I want to avoid an allocation inside a loop:
use std::time::Instant;
/// calculate the sum of the squares of the elements in `numbers`
fn sum_of_squares(numbers: Vec<i32>) -> i32 {
numbers.iter().map(|x| x * x).sum()
}
fn main() {
// start the timer
let start = Instant::now();
// "benchmark" the function 'sum_of_squares' by executing it a couple of times.
for _ in 1..1000 {
// Here I want to avoid the alloction.
// This causes an ALLOCATION, wasting time the code could have spent calculating sum_of_squares D;
let testcase: Vec<i32> = vec![4; 16];
// here the actual work, I am interested in measuring, happens.
sum_of_squares(testcase);
}
let elapsed_time = start.elapsed();
println!("1000 sum_of_squaress in: {:?}", elapsed_time);
}
I want to spend the maximum of the time in the for loop calculating the sum of squares, so I would like to put the line let testcase: Vec<i32> = vec![4; 16]

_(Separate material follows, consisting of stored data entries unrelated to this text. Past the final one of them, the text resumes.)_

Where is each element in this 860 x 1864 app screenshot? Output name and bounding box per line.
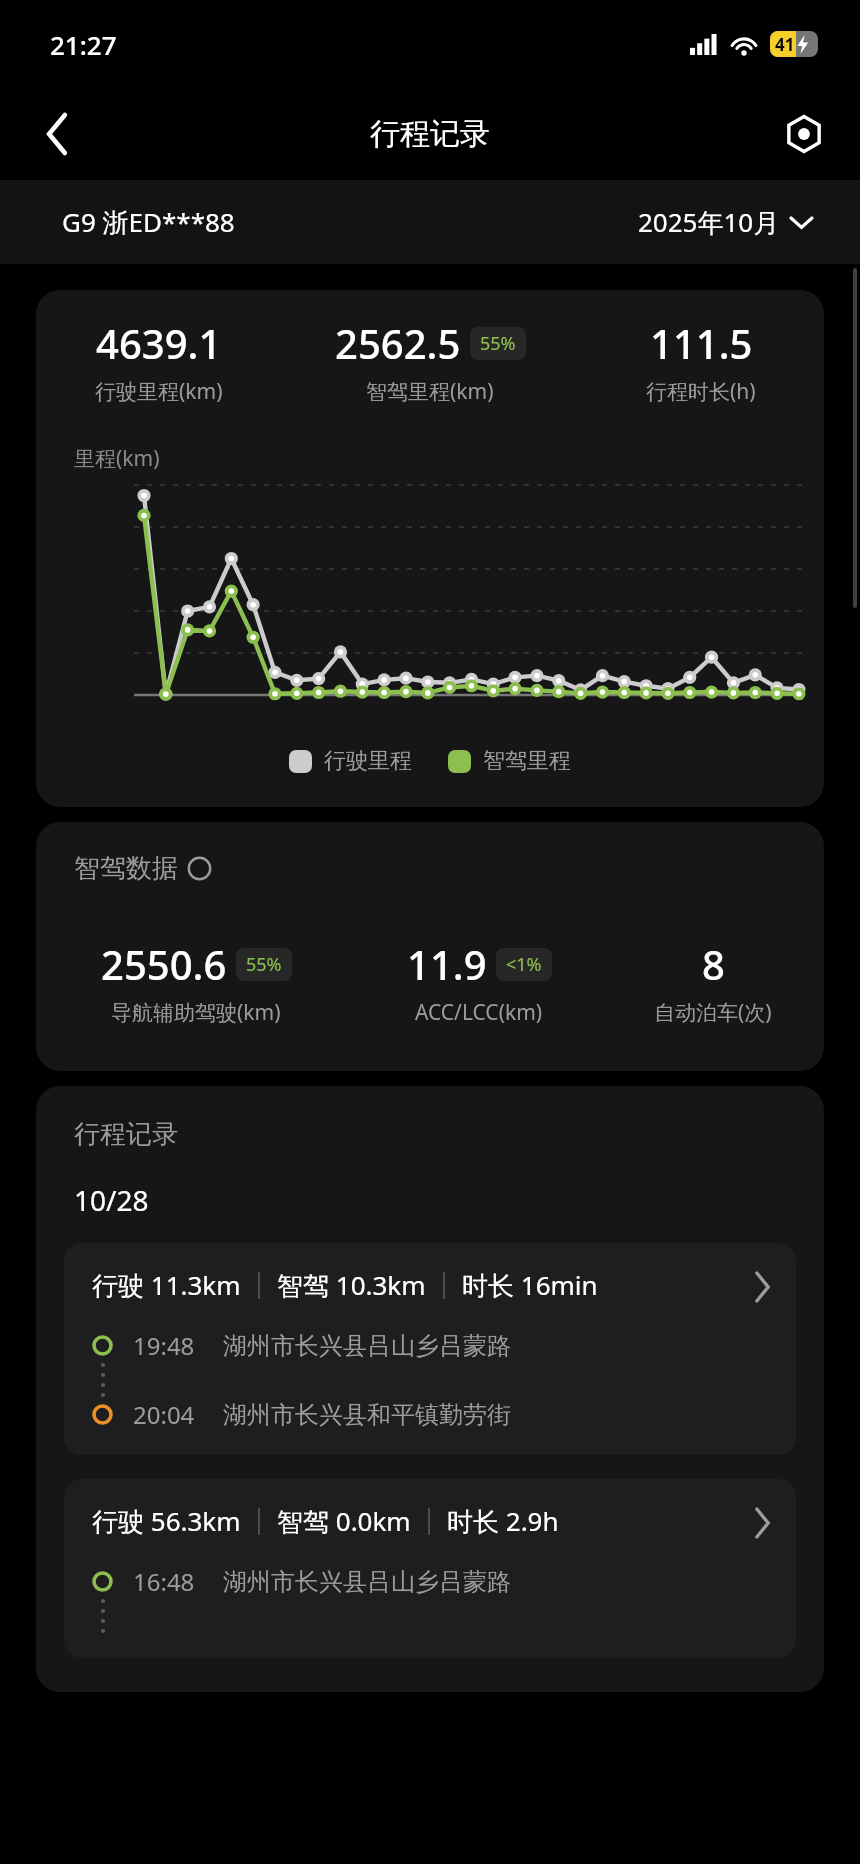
staticText: 2025年10月 [638,204,780,240]
staticText: G9 浙ED***88 [62,204,235,240]
button[interactable]: 4639.1 [36,290,824,807]
staticText: 行程时长(h) [646,377,756,406]
button[interactable]: 行驶 11.3km [64,1243,796,1455]
button[interactable]: Settings [774,104,834,164]
staticText: 行驶 11.3km [92,1267,241,1303]
staticText: 41 [775,33,795,56]
button[interactable]: 行驶 56.3km [64,1479,796,1658]
staticText: 智驾 10.3km [277,1267,426,1303]
staticText: 自动泊车(次) [654,998,772,1027]
staticText: 4639.1 [96,316,222,370]
button[interactable]: Back [28,105,86,163]
staticText: 10/28 [74,1181,149,1219]
staticText: 16:48 [133,1565,195,1598]
staticText: 智驾里程 [483,747,571,775]
staticText: 湖州市长兴县吕山乡吕蒙路 [223,1567,511,1597]
staticText: 55% [480,331,516,356]
staticText: 55% [246,952,282,977]
staticText: 湖州市长兴县和平镇勤劳街 [223,1400,511,1430]
staticText: 行驶 56.3km [92,1503,241,1539]
staticText: 智驾 0.0km [277,1503,411,1539]
staticText: 19:48 [133,1329,195,1362]
staticText: ACC/LCC(km) [415,998,543,1027]
staticText: 智驾数据 [74,852,178,885]
staticText: <1% [506,952,542,977]
staticText: 111.5 [650,316,753,370]
staticText: 行驶里程(km) [95,377,223,406]
staticText: 时长 2.9h [447,1503,559,1539]
staticText: 导航辅助驾驶(km) [111,998,281,1027]
staticText: 2562.5 [335,316,461,370]
staticText: 时长 16min [462,1267,598,1303]
staticText: 21:27 [50,27,117,62]
staticText: 智驾里程(km) [366,377,494,406]
staticText: 8 [702,937,725,991]
staticText: 20:04 [133,1398,195,1431]
button[interactable]: 智驾数据 [36,822,824,1071]
staticText: 湖州市长兴县吕山乡吕蒙路 [223,1331,511,1361]
staticText: 行驶里程 [324,747,412,775]
staticText: 2550.6 [101,937,227,991]
staticText: 行程记录 [74,1118,178,1151]
staticText: 11.9 [407,937,487,991]
staticText: 里程(km) [74,444,160,473]
button[interactable]: 2025年10月 [638,204,812,240]
staticText: 行程记录 [370,115,490,153]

outside of the loop such that the only thing happening in the loop is adding together squares.
The problem is that the variable testcase
is moved into the function sum_of_squares
. When I put let testcase = ...
outside of the loop, the borrow checker complains because after the
first iteration of the for loop, the variable testcases is no longer around.
Even if the time to allocate testcase
is negligible, I would really like to know if I can avoid to allocate in each iteration of the loop.
What I am not looking for
I could rewrite
sum_of_squares
to take a reference as an argument instead of taking ownership oftestcase
, but I wonder whether there is another way that does not require me to changesum_of_squares
.Another alternative would be to time the individual calls to
sum_of_squares
and then add up each elapsed time, but I am curious if there is a way where I can move the allocation out of the loop and, through some magic, passtestcase
tosum_of_squares
.
What I am looking for
fn main() {
// start the timer
let start = Instant::now();
// This where I want to put the definition of testcase
let testcase: Vec<i32> = vec![4; 16];
// "benchmark" the function 'sum_of_squares' by executing it a couple of times.
for _ in 1..1000 {
// * magic * to pass testcase to sum_of_squares
}
}
Sidenotes
- I am looking at the assembly in radare2 to see whether the program allocates in the loop.
- This question came up when I was working on making my MD5 implementation faster. I challenged myself to a race against
openssl speed md5
. As my actual code is too big too post here I have come up with this example.